Sabine is correct. All objects in a spacetime are anchored to that spacetime, so if spacetime has a minimum length, then length contraction of moving objects has a detectable lower limit, thus violating Lorentz invariance.

She seems to be talking about spacetime itself being Lorentz contracted though.

it's true that a sufficiently fast moving object would be length contracted so much that it started interacting with the minimal LQG length, which would violate Lorentz invariance. Depending on how big the LQG loops are, that could be a fanstastically high speed that isn't achievable in the universe though.

Continuously saying "minimum length could just be smaller" is a god of the gaps argument. Technically correct but wildly suspicious, particularly if your theory doesn't actually say what the minimum length ought to be, eg. it's borderline not falsifiable if you can keep moving the goalposts.

I assume the paper she and Brian Keating are talking about were very explicit in how they tested this property and how Lorentz invariance was expected to be violated, so you could check the paper for specifics.

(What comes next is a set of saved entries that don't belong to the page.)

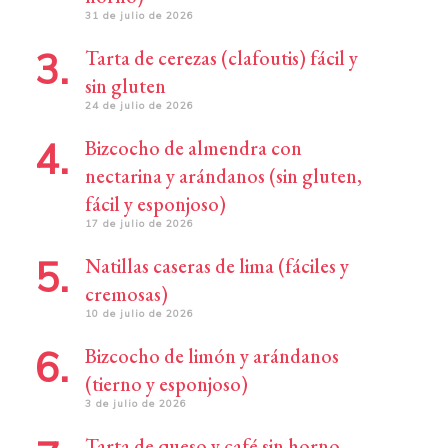
31 de julio de 2026
Tarta de cerezas (clafoutis) fácil y
sin gluten
24 de julio de 2026
Bizcocho de almendra con
nectarina y arándanos (sin gluten,
fácil y esponjoso)
17 de julio de 2026
Natillas caseras de lima (fáciles y
cremosas)
10 de julio de 2026
Bizcocho de limón y arándanos
(tierno y esponjoso)
3 de julio de 2026
Tarta de queso y café sin horno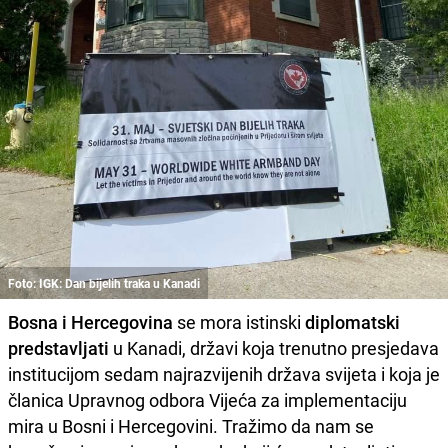
Foto: IGK: Dan bijelih traka u Kanadi
Bosna i Hercegovina
se mora istinski
diplomatski
predstavljati
u Kanadi, državi koja trenutno presjedava
institucijom sedam najrazvijenih država svijeta i koja je
članica Upravnog odbora Vijeća za implementaciju
mira u Bosni i Hercegovini. Tražimo da nam se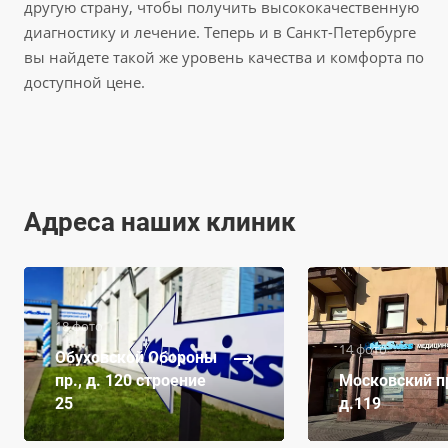
другую страну, чтобы получить высококачественную
диагностику и лечение. Теперь и в Санкт-Петербурге
вы найдете такой же уровень качества и комфорта по
доступной цене.
Адреса наших клиник
18 фото
14 фото
Обуховской Обороны
пр., д. 120 строение
Московский пр
25
д.119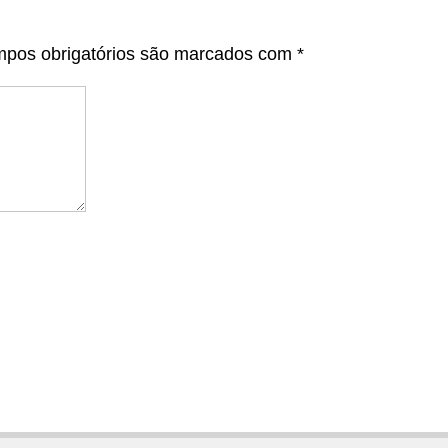
pos obrigatórios são marcados com
*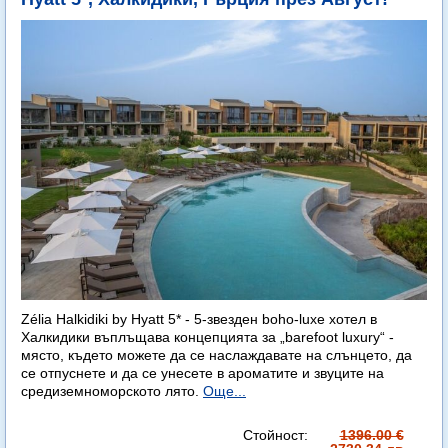
Zélia Halkidiki by Hyatt 5* - 5-звезден boho-luxe хотел в
Халкидики въплъщава концепцията за „barefoot luxury“ -
място, където можете да се наслаждавате на слънцето, да
се отпуснете и да се унесете в ароматите и звуците на
средиземноморското лято.
Още...
Стойност:
1396.00 €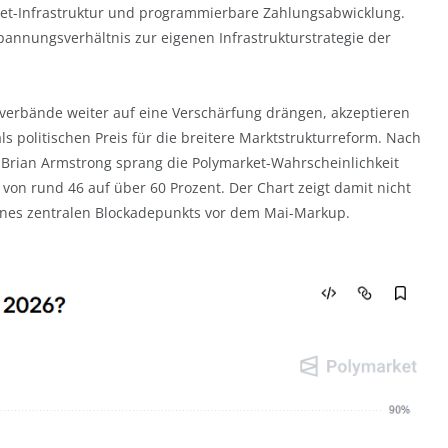
Asset-Infrastruktur und programmierbare Zahlungsabwicklung.
pannungsverhältnis zur eigenen Infrastrukturstrategie der
verbände weiter auf eine Verschärfung drängen, akzeptieren
s politischen Preis für die breitere Marktstrukturreform. Nach
 Brian Armstrong sprang die Polymarket-Wahrscheinlichkeit
von rund 46 auf über 60 Prozent. Der Chart zeigt damit nicht
nes zentralen Blockadepunkts vor dem Mai-Markup.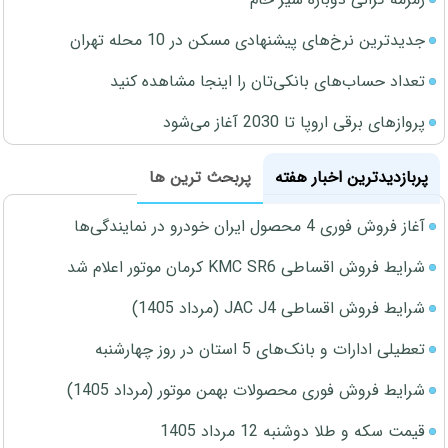
جدیدترین نرخ‌های پیشنهادی مسکن در 10 محله تهران
تعداد حساب‌های بانکی‌تان را اینجا مشاهده کنید
پروازهای برقی اروپا تا 2030 آغاز می‌شود
پربازدیدترین اخبار هفته
پربحث ترین ها
آغاز فروش فوری 4 محصول ایران خودرو در نمایندگی‌ها
شرایط فروش اقساطی KMC SR6 کرمان موتور اعلام شد
شرایط فروش اقساطی JAC J4 (مرداد 1405)
تعطیلی ادارات و بانک‌های 5 استان در روز چهارشنبه
شرایط فروش فوری محصولات بهمن موتور (مرداد 1405)
قیمت سکه و طلا دوشنبه 12 مرداد 1405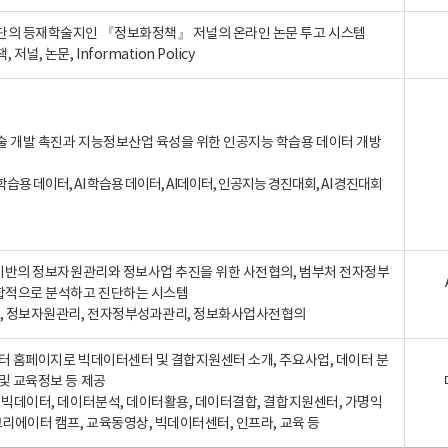
단의 등재학술지인 『정보화정책』 저널의 온라인 논문 투고 시스템
 저널, 논문, Information Policy
술 개발 촉진과 지능정보산업 육성을 위한 인공지능 학습용 데이터 개방
습용 데이터, AI 학습용 데이터, AI데이터, 인공지능 경진대회, AI 경진대회
A 기반의 정보자원관리와 정보사업 추진을 위한 사전협의, 범부처 전자정부
합적으로 분석하고 진단하는 시스템
A, 정보자원관리, 전자정부성과관리, 정보화사업사전협의
터 홈페이지로 빅데이터센터 및 결합지원센터 소개, 주요사업, 데이터 분
및 교육정보 등 제공
, 빅데이터, 데이터분석, 데이터활용, 데이터결합, 결합지원센터, 가명익
크리에이터 캠프, 교육동영상, 빅데이터센터, 인프라, 교육 등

Depending on your reference coordinate system, space is transformed. That is the entire point of relativity theory. You might be misunderstanding things here.

Coordinates are transformed, not the actual space. Objects are length-contracted due to the electric field being length contracted.

You seem to be of the same opinion as Sabine when it comes down to distinguishing between mathematical modelling, and reality. In mathematics though, coordinate transformation and space transformation are the same thing. How that plays out for the actual physics happening, might be a different thing, but note that you still describe it mathematically.